A commonly accepted definition of resistant hypertension (r-HTN) is failure to obtain blood pressure control (ie, < 140/90) with 3 or more different classes of antihypertensive medication. As many as 30% of hypertensive patients may fall into this category; for instance, in the recently completed ALLHAT trial, 34% of subjects, despite intensive multidrug treatment, failed to achieve goal BP.
In the past, use of aldosterone antagonists like spironolactone (SPL) was often reserved for cases of aldosteronism, or in persons plagued with persistent hypokalemia. Doses that may lead to an unacceptable adverse effect profile (100-400 mg/d) were not uncommonly used in such circumstance. Whether more modest doses of SPL (12.5-50 mg/d) might prove effective in r-HTN was the subject of this study.

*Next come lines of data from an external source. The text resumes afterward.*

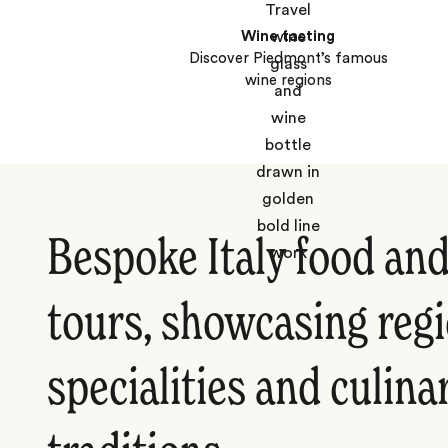
Wine tasting
Discover Piedmont’s famous
wine regions
Bespoke Italy food an
tours, showcasing reg
specialities and culina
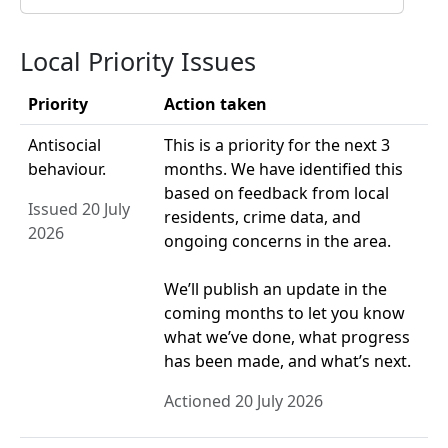
Local Priority Issues
Priority
Action taken
Antisocial
This is a priority for the next 3
behaviour.
months. We have identified this
based on feedback from local
Issued 20 July
residents, crime data, and
2026
ongoing concerns in the area.
We’ll publish an update in the
coming months to let you know
what we’ve done, what progress
has been made, and what’s next.
Actioned 20 July 2026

At 6 months of treatment with SPL, the mean reduction in BP was 25/12 mm Hg. Although subjects who ultimately were determined to have aldosteronism required a higher dose of SPL than persons with low plasma renin, there was no statistically significant difference in efficacy between these subgroups. Similarly, there was no white vs black ethnic disparity in efficacy. The adverse effects profile included 4% incidence of breast tenderness, 7% incidence of worsening renal function, and 3% incidence of hyperkalemia.
It is encouraging that an inexpensive medication (available generically) is generally well tolerated and can provide substantial improvements in BP for persons already on multidrug therapy.